Page images and extracted text
_____
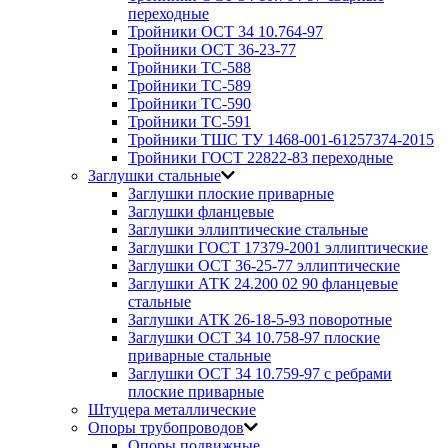
переходные
Тройники ОСТ 34 10.764-97
Тройники ОСТ 36-23-77
Тройники ТС-588
Тройники ТС-589
Тройники ТС-590
Тройники ТС-591
Тройники ТШС ТУ 1468-001-61257374-2015
Тройники ГОСТ 22822-83 переходные
Заглушки стальные
Заглушки плоские приварные
Заглушки фланцевые
Заглушки эллиптические стальные
Заглушки ГОСТ 17379-2001 эллиптические
Заглушки ОСТ 36-25-77 эллиптические
Заглушки АТК 24.200 02 90 фланцевые
стальные
Заглушки АТК 26-18-5-93 поворотные
Заглушки ОСТ 34 10.758-97 плоские
приварные стальные
Заглушки ОСТ 34 10.759-97 с ребрами
плоские приварные
Штуцера металлические
Опоры трубопроводов
Опоры подвижные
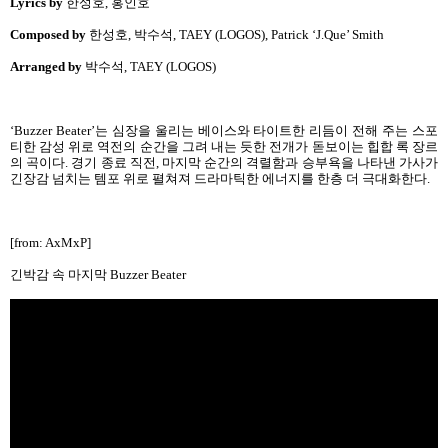
Lyrics by
한성호, 홍인호
Composed by
한성호, 박수석, TAEY (LOGOS), Patrick ‘J.Que’ Smith
Arranged by
박수석, TAEY (LOGOS)
‘Buzzer Beater’는 심장을 울리는 베이스와 타이트한 리듬이 전해 주는 스포
티한 감성 위로 역전의 순간을 그려 내는 듯한 전개가 돋보이는 힙합 록 장르
의 곡이다. 경기 종료 직전, 마지막 순간의 격렬함과 승부욕을 나타낸 가사가
긴장감 넘치는 템포 위로 펼쳐져 드라마틱한 에너지를 한층 더 극대화한다.
[from: AxMxP]
긴박감 속 마지막 Buzzer Beater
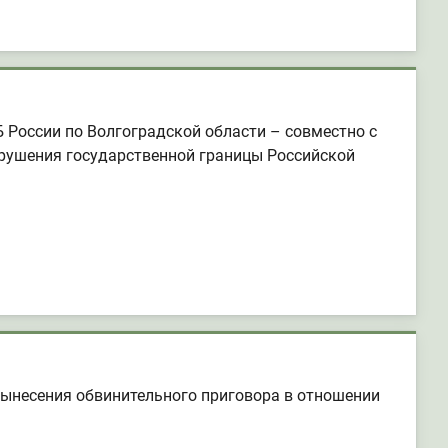
России по Волгоградской области – совместно с
нарушения государственной границы Российской
несения обвинительного приговора в отношении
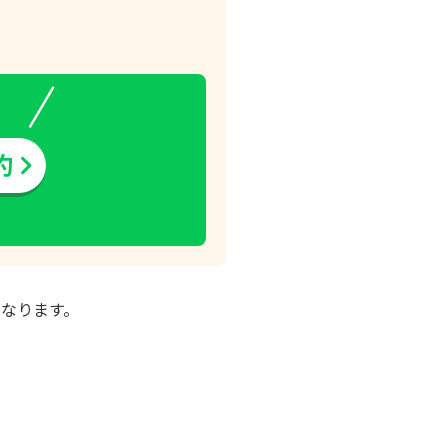
なります。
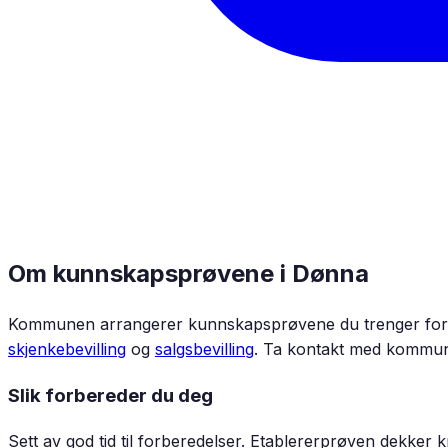
Om kunnskapsprøvene i
Dønna
Kommunen arrangerer kunnskapsprøvene du trenger for å 
skjenkebevilling
og
salgsbevilling
. Ta kontakt med kommun
Slik forbereder du deg
Sett av god tid til forberedelser. Etablererprøven dekker 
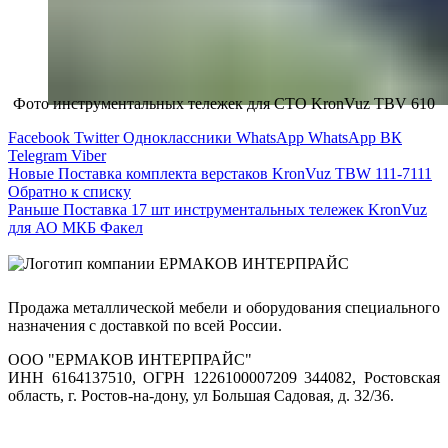
Фото инструментальных тележек для СТО KronVuz TBV 610
Facebook
Twitter
Одноклассники
WhatsApp
WhatsApp
ВК
Telegram
Viber
Новые
Поставка комплекта верстаков KronVuz TBW 111-7111
Обратно к списку
Раньше
Поставка 17 шт инструментальных тележек KronVuz
для АО МКБ Факел
Продажа металлической мебели и оборудования специального
назначения с доставкой по всей России.
ООО "ЕРМАКОВ ИНТЕРПРАЙС"
ИНН 6164137510, ОГРН 1226100007209 344082, Ростовская
область, г. Ростов-на-дону, ул Большая Садовая, д. 32/36.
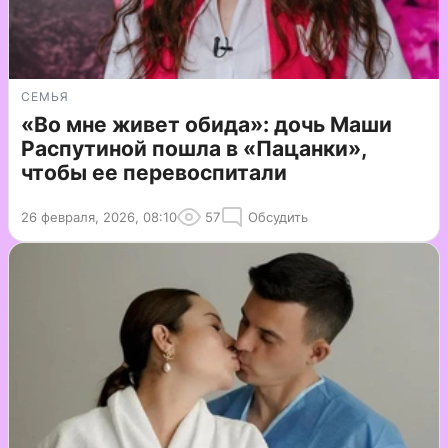
СЕМЬЯ
«Во мне живет обида»: дочь Маши
Распутиной пошла в «Пацанки»,
чтобы ее перевоспитали
26 февраля, 2026, 08:10
57
Обсудить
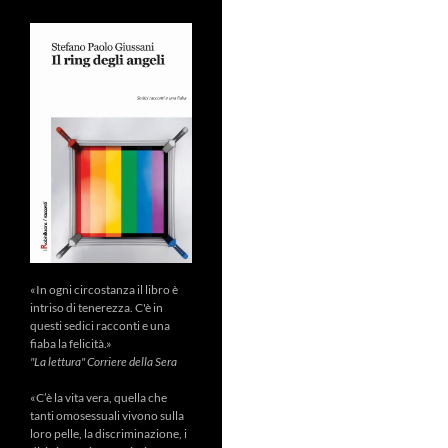
«In ogni circostanza il libro è
intriso di tenerezza. C'è in
questi sedici racconti e una
fiaba la felicità.»
"La lettura" Corriere della Sera
«C’è la vita vera, quella che
tanti omosessuali vivono sulla
loro pelle, la discriminazione, i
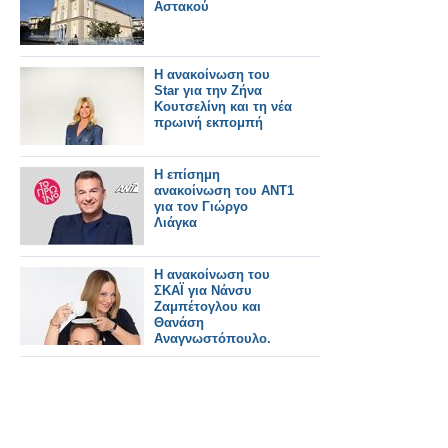
Αστακού
Η ανακοίνωση του
Star για την Ζήνα
Κουτσελίνη και τη νέα
πρωινή εκπομπή
Η επίσημη
ανακοίνωση του ΑΝΤ1
για τον Γιώργο
Λιάγκα
Η ανακοίνωση του
ΣΚΑΪ για Νάνσυ
Ζαμπέτογλου και
Θανάση
Αναγνωστόπουλο.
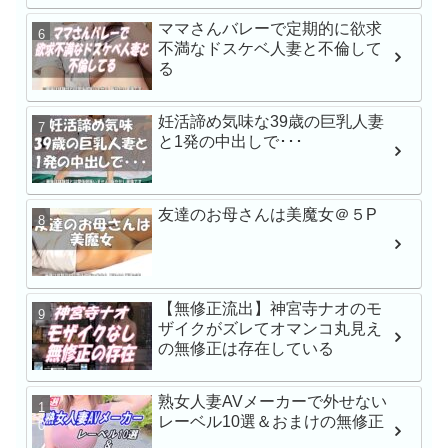
レが過ぎる】立場逆転
ママさんバレーで定期的に欲求
ブSEX 石川澪
不満なドスケベ人妻と不倫して
る
【VR】【8K】矢埜愛茉
妊活諦め気味な39歳の巨乳人妻
禁。芸能人の彼女とキ
と1発の中出しで･･･
のいちゃらぶ同棲生活
友達のお母さんは美魔女＠５P
学校帰りナンパでガチ
渉 みなちゃん シロウ
【無修正流出】神宮寺ナオのモ
ザイクがズレてオマンコ丸見え
の無修正は存在している
産後レス人妻と濃厚で
出しハメ撮り 青山なな
熟女人妻AVメーカーで外せない
人
レーベル10選＆おまけの無修正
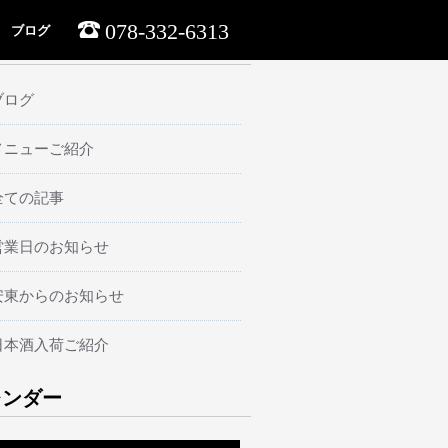
078-332-6313
ブログ
ーマ
ブログ
メニューご紹介
全ての記事
営業日のお知らせ
安東からのお知らせ
日本酒入荷ご紹介
レンダー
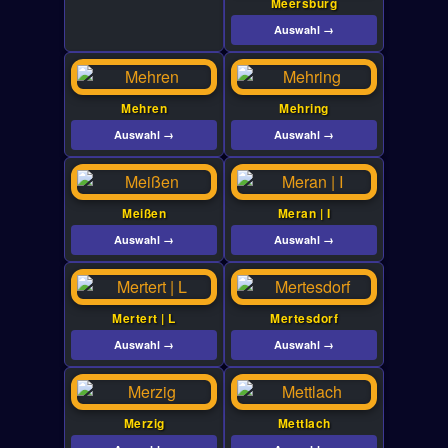
Meersburg
Auswahl →
Mehren
Mehring
Auswahl →
Auswahl →
Meißen
Meran | I
Auswahl →
Auswahl →
Mertert | L
Mertesdorf
Auswahl →
Auswahl →
Merzig
Mettlach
_____
▶ [Task to carry out]
Every line above that holds the string "Beater" counts once; give the total and nothing more.

▶ [Solution to this exercise]
2